● YOUR OBJECTIVE:
Give all the lines below again, exactly, with no pictures.

Stored records:
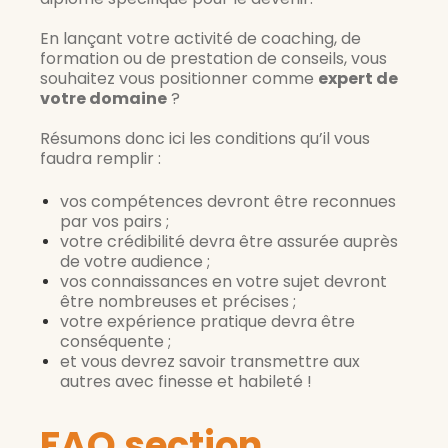
En lançant votre activité de coaching, de
formation ou de prestation de conseils, vous
souhaitez vous positionner comme
expert de
votre domaine
?
Résumons donc ici les conditions qu’il vous
faudra remplir :
vos compétences devront être reconnues
par vos pairs ;
votre crédibilité devra être assurée auprès
de votre audience ;
vos connaissances en votre sujet devront
être nombreuses et précises ;
votre expérience pratique devra être
conséquente ;
et vous devrez savoir transmettre aux
autres avec finesse et habileté !
FAQ section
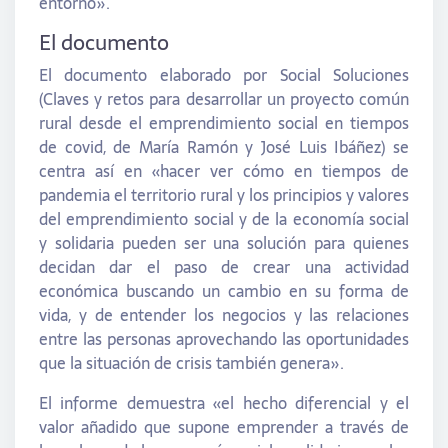
entorno».
El documento
El documento elaborado por Social Soluciones
(Claves y retos para desarrollar un proyecto común
rural desde el emprendimiento social en tiempos
de covid, de María Ramón y José Luis Ibáñez) se
centra así en «hacer ver cómo en tiempos de
pandemia el territorio rural y los principios y valores
del emprendimiento social y de la economía social
y solidaria pueden ser una solución para quienes
decidan dar el paso de crear una actividad
económica buscando un cambio en su forma de
vida, y de entender los negocios y las relaciones
entre las personas aprovechando las oportunidades
que la situación de crisis también genera».
El informe demuestra «el hecho diferencial y el
valor añadido que supone emprender a través de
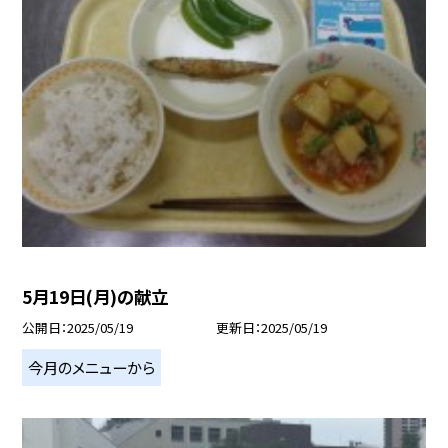
5月19日(月)の献立
公開日
2025/05/19
更新日
2025/05/19
今月のメニューから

● ANSWER FOR THE TASK:
En lançant votre activité de coaching, de
formation ou de prestation de conseils, vous
souhaitez vous positionner comme
expert de
votre domaine
?
Résumons donc ici les conditions qu’il vous
faudra remplir :
vos compétences devront être reconnues
par vos pairs ;
votre crédibilité devra être assurée auprès
de votre audience ;
vos connaissances en votre sujet devront
être nombreuses et précises ;
votre expérience pratique devra être
conséquente ;
et vous devrez savoir transmettre aux
autres avec finesse et habileté !
FAQ section
entorno».
El documento
El documento elaborado por Social Soluciones
(Claves y retos para desarrollar un proyecto común
rural desde el emprendimiento social en tiempos
de covid, de María Ramón y José Luis Ibáñez) se
centra así en «hacer ver cómo en tiempos de
pandemia el territorio rural y los principios y valores
del emprendimiento social y de la economía social
y solidaria pueden ser una solución para quienes
decidan dar el paso de crear una actividad
económica buscando un cambio en su forma de
vida, y de entender los negocios y las relaciones
entre las personas aprovechando las oportunidades
que la situación de crisis también genera».
El informe demuestra «el hecho diferencial y el
valor añadido que supone emprender a través de
5月19日(月)の献立
公開日
2025/05/19
更新日
2025/05/19
今月のメニューから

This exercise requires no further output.